Quant à moi, chaque soir, je m’installe confortablement sur mon petit nuage
blanc pour une nuit de repos.
Oh !,
non, ce n’est pas un nuage identique à ceux observés dans le ciel. Celui-ci est
exceptionnellement beau avec sa ouate en forme de boule de chantilly, plus douce
qu’un Chamallow. De temps en temps, il devient bleu lorsque la nuit est
profonde ou il scintille comme de l’or en se rapprochant des étoiles.
Pour
y accéder, j’utilise une échelle qui ne ressemble à aucune autre. Pour mon
troisième anniversaire, mes amis de la forêt m’offrirent ce cadeau aussi grand
que moi, en me disant :
– Chaque
fois que tu voudras rêver, grimpe te réfugier sur ton nuage.
L’échelle
confectionnée en mousse épaisse bien verte, recouverte de fleurs multicolores aux
arômes enivrants, est composée de trois barreaux. Elle est plus petite que celle
des pompiers. Pour oublier ma journée, je saute les pieds joints sur le premier
barreau. Sur le deuxième, j’admire les fleurs, et avec le troisième je roule
sur mon nuage.

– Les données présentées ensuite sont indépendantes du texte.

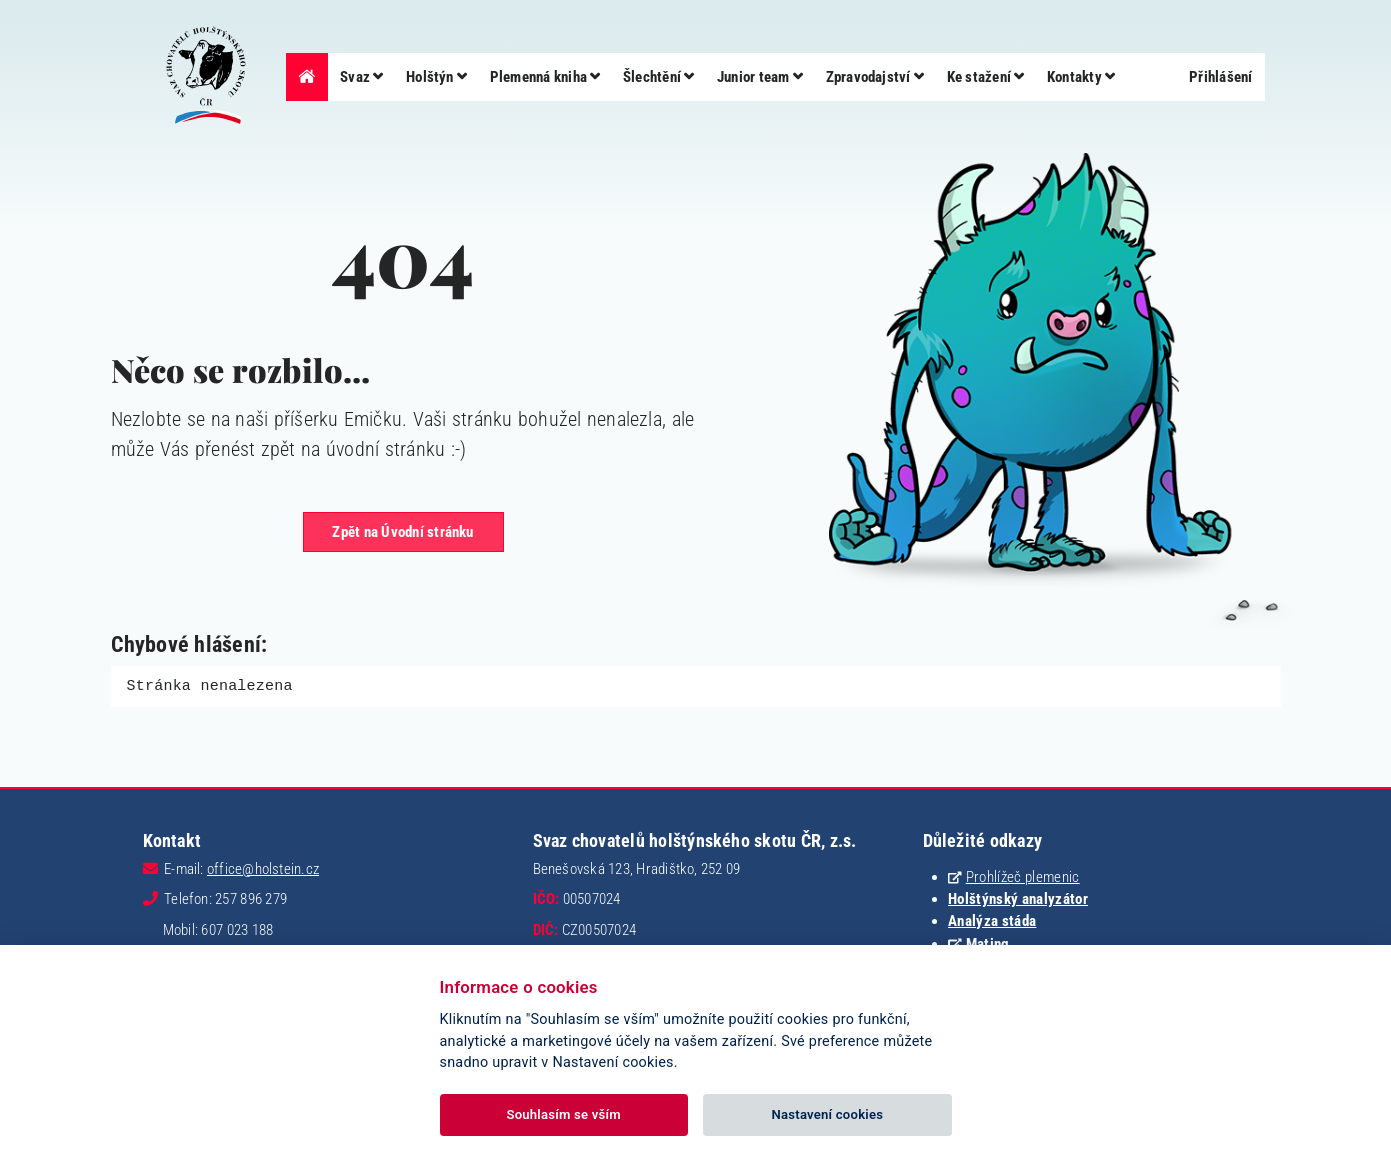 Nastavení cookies (828, 1114)
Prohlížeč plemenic (1023, 876)
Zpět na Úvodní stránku (402, 532)
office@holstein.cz (263, 868)
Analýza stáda (992, 920)
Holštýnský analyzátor (1018, 898)
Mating (988, 943)
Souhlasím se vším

C’est aussi simple que cela.
Ma
cabriole se termine dans un grand lit douillet comme il n’en existe nulle part
ailleurs. Le dossier et les traverses sont composés de fruits, le matelas est
constitué de biscuits et les draps sont tissés en cheveux d’ange un peu
caramélisés. Mes pirouettes s’achèvent en éclats de rire et chaque soir, j’en
profite pour croquer quelques fruits au passage. Je les aime tous, mais je
clôture toujours en mangeant mon favori : la banane. Ils sont délicieux et
très mûrs, contrairement à ceux que maman achète chez le marchand. Si je
deviens trop gourmande, mon petit nuage me ramène à la raison gentiment, car il
ne veut pas que je sois malade durant notre voyage.
J’ai
failli oublier de préciser que le sommier est confectionné en bonbons de
formes, de couleurs et de dimensions diverses. Cependant, je m’abstiens d’en
manger de peur de trouer le nuage et de retomber sur la terre comme un gros
caillou.
Enfin,
ma couverture tissée en feuilles de nénuphar est retenue autour du lit grâce à
de grands chewing-gums.
Chaque
soir, c’est un vrai bonheur de monter là-haut, même si le marchand de sable
arrive avec son sac rempli de petits grains de poussière qui me piquent les
yeux. Nous nous envolons aussitôt vers le pays enchanté.
Destination
vers le royaume du roi câlin, où le temps est radieux. Dans son palais en pain
d’épice, la princesse Liberty vit avec son frère, le prince, qui répond au
prénom : Rire. Il s’appelle ainsi, car il rit en permanence, joue avec
tous les animaux de la forêt et aime parcourir les prairies en fleurs à dos de son
étalon blanc, en cavalier émérite lors de courses endiablées avec les cerfs. Il
a vraiment fière allure.
Dans
le parc, de-ci de-là, des pigeonniers en praline abritent tous les oiseaux venant
se reposer. C’est le pays des enfants heureux qui s’amusent toute la journée
avec des ballons, des trains, des cordes à sauter, qui jouent à cache-cache où ils
se baignent dans un lac d’un bleu pur. J’ai essayé souvent de me joindre à eux,
mais dès que je bouge, ils disparaissent, sans doute par timidité. Chaque nuit,
le roi en costume d’apparat organise un grand bal et la princesse radieuse,
accompagnée de son frère, danse au rythme du chant des oiseaux. Ses somptueuses
robes longues, en dentelles de sucre, tournoient et ondulent en cadence. Son
diadème scintillant de diamants illumine ses yeux d’un bleu rappelant la
couleur du bonheur.
Le
prince vêtu dans un costume de soie danse en effectuant quelques pitreries qui
amusent tout le monde. Je ris également et adresse des petits signes cordiaux,
mais il ne me remarque pas. Demain, peut-être.
Une
nuit, je décidais de me pencher au bord du nuage pour m’approcher de mes amis.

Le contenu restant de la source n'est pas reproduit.